Go through the data below line by line and report how many lines contain "Frankfurt", giving only that figure.
=== AVAILABLE DATA ===
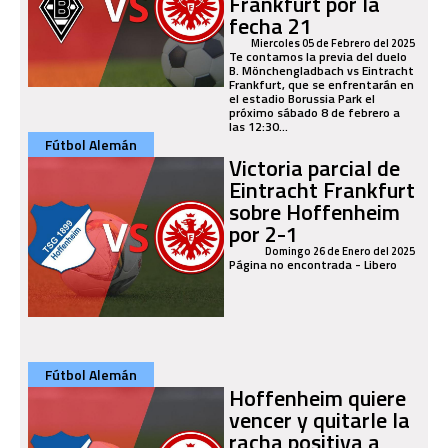
Frankfurt por la
fecha 21
Miercoles 05 de Febrero del 2025
Te contamos la previa del duelo
B. Mönchengladbach vs Eintracht
Frankfurt, que se enfrentarán en
el estadio Borussia Park el
próximo sábado 8 de febrero a
las 12:30...
Fútbol Alemán
Victoria parcial de
Eintracht Frankfurt
sobre Hoffenheim
por 2-1
Domingo 26 de Enero del 2025
Página no encontrada - Libero
Fútbol Alemán
Hoffenheim quiere
vencer y quitarle la
racha positiva a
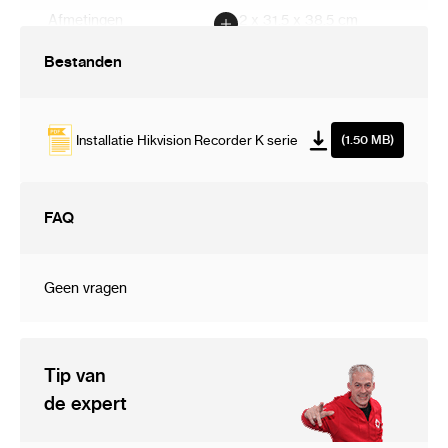
Afmetingen
5.2 x 31.5 x 38.5 cm
Bestanden
Installatie Hikvision Recorder K serie
(1.50 MB)
FAQ
Geen vragen
Tip van
de expert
===
-- ANSWER TO THIS TASK --
3